じゃあ、だから何なんだってことは言わないでおく。もちろん、例えば(当時における)現代の家庭や近所付き合いの有様だとか、それぞれ異なった事情や形態を持つ家庭を横断的に照らし合わせることによって伺える家族のあり方の具象化だとか、その気になれば何とでも「言い訳」を積み重ねることはできるが、こうした指摘をしたり結論を導き出したとたん、そこで言い尽くせなかったことがこぼれ落ちてしまう。
それが何かと言うことを敢えて語らないことも小津の愉しみ方の一つだと思う。
アイラブユー!
投稿日
2021/10/20
レビュアー
kazupon
監督:小津安二郎(1959年・日本・94分・カラー)
1959年の作品ですが、モノクロではなかったのが意外でした。
小津作品2本目のカラー作品だそうです。
舞台となるのは、東京多摩川沿いの新興住宅地。多分、建売住宅の“はしり”なのでしょう。
同じような造りの平屋住宅が並んでいます。
隣り近所が顔を合わせると「おはよう」「よいお天気ですね」と挨拶を交わし、開け放しになっているお勝手口に顔を出しては、世間話をしています。
町内会費はとうに集めたのに、会長さんの元へ届いていないのはどうしたことか。
そんな噂話を始めたのは、富沢とよ子(長岡輝子)でした。
自分が会長宅へ届ける役だけれど「まだ受け取っちゃいませんよ」と答えたのは原口きく江(杉村春子)です。
とよ子は次に林民子(三宅邦子)を訪ね、「町内会費が会長さんにまだ届いていないんですって。
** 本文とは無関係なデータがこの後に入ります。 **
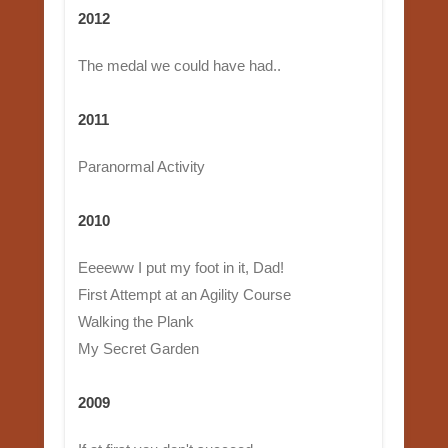
2012
The medal we could have had..
2011
Paranormal Activity
2010
Eeeeww I put my foot in it, Dad!
First Attempt at an Agility Course
Walking the Plank
My Secret Garden
2009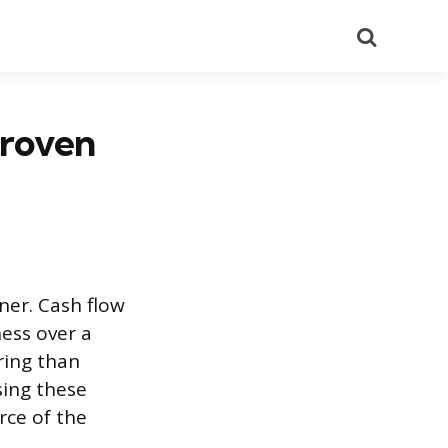
Search
Proven
ner. Cash flow
ess over a
ring than
sing these
rce of the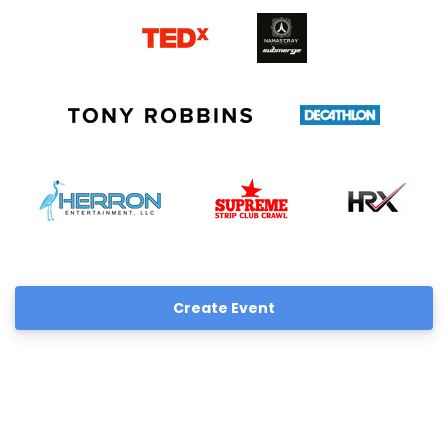
Create Event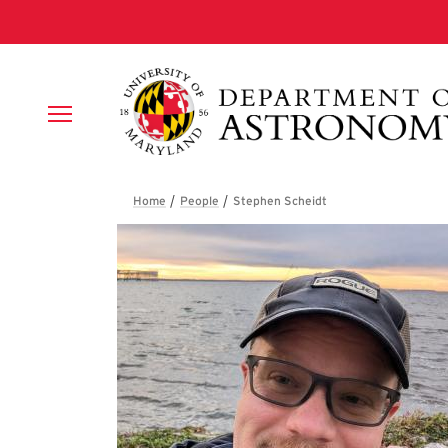
Skip to main content
Breadcrumb
Stephen Scheidt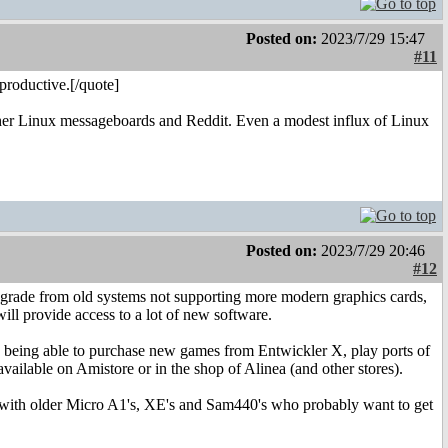
Posted on:
2023/7/29 15:47
#11
productive.[/quote]
rather Linux messageboards and Reddit. Even a modest influx of Linux
Posted on:
2023/7/29 20:46
#12
 upgrade from old systems not supporting more modern graphics cards,
ill provide access to a lot of new software.
ed being able to purchase new games from Entwickler X, play ports of
ailable on Amistore or in the shop of Alinea (and other stores).
re with older Micro A1's, XE's and Sam440's who probably want to get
」
「あら、私はとっくに原口さんに届けましたよ。」
すると「お隣の原口さん、最近洗濯機をお買いになったでしょ?」と意味深に。
「まさか…」「ねぇ…」
こんな風に根も葉もないことが噂話に発展して行くのだなあ〜と。
真相は、預かった原口家のお年寄りが、ウッカリ忘れてしまっただけでした。
林家には、二人の男の子がいて、長男・実(設楽幸嗣)と次男・勇(島津雅彦)は、オナラを出す遊びに夢中です。
よくオナラが出るように「芋」がいいとか「軽石」を粉にして飲むだとか、呆れてしまいます。(教えた大人がいるのです。)
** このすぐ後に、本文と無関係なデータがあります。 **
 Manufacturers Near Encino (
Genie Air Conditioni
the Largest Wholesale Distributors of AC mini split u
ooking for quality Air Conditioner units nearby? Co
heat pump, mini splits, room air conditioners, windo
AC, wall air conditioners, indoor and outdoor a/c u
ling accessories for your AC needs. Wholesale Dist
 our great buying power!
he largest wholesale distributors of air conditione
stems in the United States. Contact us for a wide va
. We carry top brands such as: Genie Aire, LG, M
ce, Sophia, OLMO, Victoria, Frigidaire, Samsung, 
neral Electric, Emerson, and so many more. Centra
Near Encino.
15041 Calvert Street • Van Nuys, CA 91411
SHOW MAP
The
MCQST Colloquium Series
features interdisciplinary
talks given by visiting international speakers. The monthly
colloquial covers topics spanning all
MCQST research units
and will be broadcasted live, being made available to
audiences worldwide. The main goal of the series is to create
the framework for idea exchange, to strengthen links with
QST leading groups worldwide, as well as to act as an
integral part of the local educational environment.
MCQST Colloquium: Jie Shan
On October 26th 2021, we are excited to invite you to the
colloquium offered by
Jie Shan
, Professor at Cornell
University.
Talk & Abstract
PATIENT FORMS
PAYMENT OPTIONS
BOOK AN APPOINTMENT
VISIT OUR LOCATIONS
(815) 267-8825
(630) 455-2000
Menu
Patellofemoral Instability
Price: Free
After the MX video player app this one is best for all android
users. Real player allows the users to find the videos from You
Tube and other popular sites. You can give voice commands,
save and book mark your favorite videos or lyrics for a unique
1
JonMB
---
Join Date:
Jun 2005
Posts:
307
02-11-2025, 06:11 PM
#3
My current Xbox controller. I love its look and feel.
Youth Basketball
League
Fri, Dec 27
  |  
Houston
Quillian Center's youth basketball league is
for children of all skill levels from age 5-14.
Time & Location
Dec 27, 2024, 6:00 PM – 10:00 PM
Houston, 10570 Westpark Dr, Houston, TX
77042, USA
また、近所に子供のいない丸山さんという若夫婦がいて、そこにはテレビがあるので、兄弟は入り浸っています。
それを注意された兄弟は、テレビが家にあったら行かないから、うちにもテレビを買ってくれと文句を言い、帰宅した父親(笠智衆)に「女の腐ったのみたいに余計なことを言わんでもよい。」と叱られます。
実の言い分はこうです。
「大人だって、おはよう。いいお天気ですね。どちらまで?ちょっとそこまで。」「どうでもいいことを喋っているじゃないか!?」
更に父親からお小言を頂戴した実は、今から、ひと言も喋らないと宣言します。
弟の勇は、兄に従います。
二人は家庭内だけでなく近所の大人の「おはよう」にも無言で通し、学校で先生に指名されても無言です。
この無言の行が、またご近所に要らない波風を立てることになるのですが、ちょっとした教訓を得ました。
分からない事は、分かっている人(本人、当事者)に聞くのが宜しい。
それを、ちょっと後ろめたいことがあるばかりに、自分の悪口を子供にも聞かせたのだろうと、勘ぐってしまうのですね。
林家には、節子(久我美子)という叔母も同居していて、親と子供たちとの間に入って取り成してくれます。
男の子たちが英語を習っているのが、節子が仕事の関係で翻訳を頼んでいる福井(佐田啓二)です。
福井は、兄弟が無言でいる理由を聞いて「なるほどね。子供には無駄に思えることが、案外、世間の潤滑油になっているのだが、子供には分からないでしょうね。」
小津作品には、同じ役名・役柄が繰り返し登場するそうです。
本作で言えば、実と勇です。この名前は小さな子供によくつける名前らしいです。
笠智衆には父親役を、三宅邦子には妻役を、桜むつ子には水商売の女性を…何度もキャスティングしたようです。
そう言えば、本作で杉村春子が「いやんなっちゃうわ。」と言う場面がありました。
「東京物語」でも杉村春子が同じセリフを同じ口調で言っていたので、面白かったです。
佐田啓二は中井貴一の父親で、37歳で亡くなっていますから、本作の5年後には他界しているのですね。
母がハンサムだったと言っていましたが、本当に正統派の美男子でした。
笠智衆は、この時55歳ですが、年齢相応の役を演じているように見えました。
話し方も特徴は出ていますが、晩年の「クセの強さ」は、まだなかったです。(笑)
この新興住宅地の1軒1軒を回る「押し売り」の応対や撃退法が、見ていて面白かったです。
今なら訪問販売と言うのでしょうが、戸を開け放している当時の様子が不用心に見えました。時代を感じました。
あ、忘れるところでした。
タイトルの「アイラブユー!」は、弟の勇が、自分に都合よく運んだ際に元気に言う言葉です。
彼の仕草やセリフがとても自然で、アイラブユー!を聞くと、思わず笑ってしまいます。
ポップサイドの安二郎
投稿日
2008/06/06
レビュアー
TETSUYA
小津のとぼけたユーモアセンスと軽快なテンポが冴え渡る、飛び切りにキャッチーな作品。オープニングのショットから次々と素晴らしい構図と原色の強烈な映像が満載の、オモチャのようにキュートな建て売り住宅で展開される他愛もない群像劇。
本作では子役のわんぱくな弾けっぷりがメインになっており、その無邪気でコミカルで掘り下げない空気が、作品全体のトーンをふんわりと持ち上げて支配している。佐田啓二はナイスガイで、久我美子はナイスガールで、笠智衆はナイスダディで、他愛もないからこそナイスな日常が繰り広げられる。
フラフープにテレビに洗濯機。一見、古き良きALWAYSな昭和の風景を思わせていながら、実は日本のどこにも存在しない、パティキュラーな風景と文化が交差する、小津だけのカラフルなポップワールドの炸裂。数ある小津作品の中で、圧倒的に推したい一本。